6.4A Who Healed the Sick in the Middle Ages

Learning Objective

  • Identify the variety of medical treatments in the Middle Ages.

Keywords

  • Wise Women/Men: Local people with knowledge of traditional herbal remedies.

  • Apothecaries: A person who prepared and sold medicines.

  • Doctors: Expensive and often a last resort.

  • Quacks: Con artists who sold fake cures and took advantage of people's fear of disease.

  • Supernatural: Above and beyond what is natural and explained by natural laws.

Main Ideas

  • In the Middle Ages, people did not understand germs or viruses.

  • Many believed disease was caused by:

    • Supernatural forces (e.g., God’s punishment or evil spirits).

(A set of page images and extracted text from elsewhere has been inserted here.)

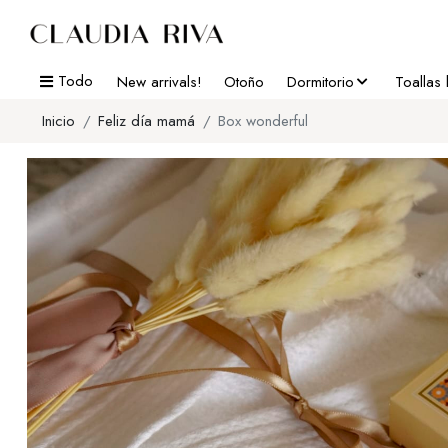
Todo
New arrivals!
Otoño
Dormitorio
Toallas
Inicio
Feliz día mamá
Box wonderful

    • Natural factors (e.g., bad smells or imbalance in the body’s "humours").

Popular Theories About Disease

  • Movements of planets caused illness.

  • Bad smells (miasma) caused disease.

  • Imbalance of body liquids (humours) made people sick.

  • God’s punishment or evil spirits caused illness.

Treatments

  • Some treatments were helpful, but others were bizarre and dangerous.

  • Examples of treatments:

    • Using live crabs for eye problems.

    • Killing animals and drinking their blood.

    • Applying strange mixtures like dog urine and mouse blood for warts.

Examples of Medieval "Cures" (Source B)

  • For swollen eyes: Take a live crab, poke out its eyes and put it back in the water. Stick the eyes onto your neck.

  • For wheezing and shortness of breath: Kill a fox and take out its liver and lungs. Chop them up and mix it with wine. Then drink the mixture out of a church bell.

  • If you are bitten by a snake: Smear ear wax on the bite, then ask the priest to say a prayer.

  • If you accidentally drink an insect in the water: Find a sheep, cut into it and drink the blood while it's still hot. Take good long gulps.

  • For warts: Hold a live toad next to the skin, or rub a mixture of dog urine and mouse blood onto the warts.